To guard against that, the Federal government should support states in deciding how and when to reopen and should work with states to carefully monitor for signs that transmission is accelerating. If the number of newly diagnosed cases begins to rebound, or if the number of hospitalizations and deaths increases, additional measures may be needed to regain control. The Federal government should also plan to provide rapid surge capacity for healthcare systems that become strained. Deployable medical teams, like those under the National Disaster Medical System managed by the HHS Assistant Secretary for Preparedness and Response, could provide some relief. However, we have a limited number of these teams and they are made up of civilian volunteer healthcare workers who have regular jobs providing healthcare. The protracted and large-scale nature of this pandemic will require additional capacity. We should plan now for how those teams will be staffed and funded to move from hot spot to hot spot, particularly as we face hurricane season which may draw on the same resources.
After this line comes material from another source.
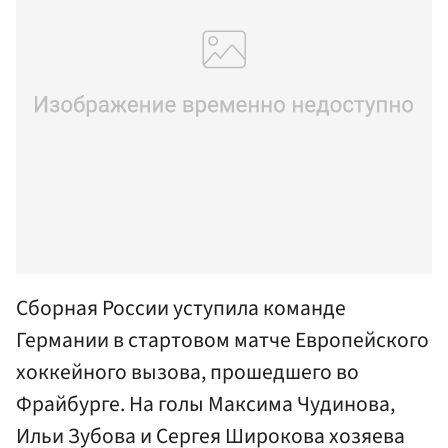
Сборная России уступила команде
Германии в стартовом матче Европейского
хоккейного вызова, прошедшего во
Фрайбурге. На голы Максима Чудинова,
Ильи Зубова и Сергея Широкова хозяева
We also need to provide safe working conditions for our front-line healthcare workers. There is still a significant shortage of personal protective equipment or PPE, that is the masks gowns and gloves that workers in hospitals, nursing homes and other healthcare sites need to protect themselves and to prevent spreading the virus to other patients. Healthcare workers have been forced to improvise substandard ways to trying to conserve the very limited supplies of PPE they have and this puts them at risk.
These three capacities – testing, contact tracing, and healthcare – are what will enable us to transition safely from staying home to slow the spread into a gradual reopening. We should be working now to ensure we have the tools to do that successfully.
With Congress’ leadership, we now have opportunities to not only respond to the current pandemic but to ensure we are better equipped to prevent this level of health, economic, and societal damage during future outbreaks. I would like to propose two important initiatives that, if adequately funded, could appreciably improve our chances of controlling the next epidemic before it overwhelms our existing systems.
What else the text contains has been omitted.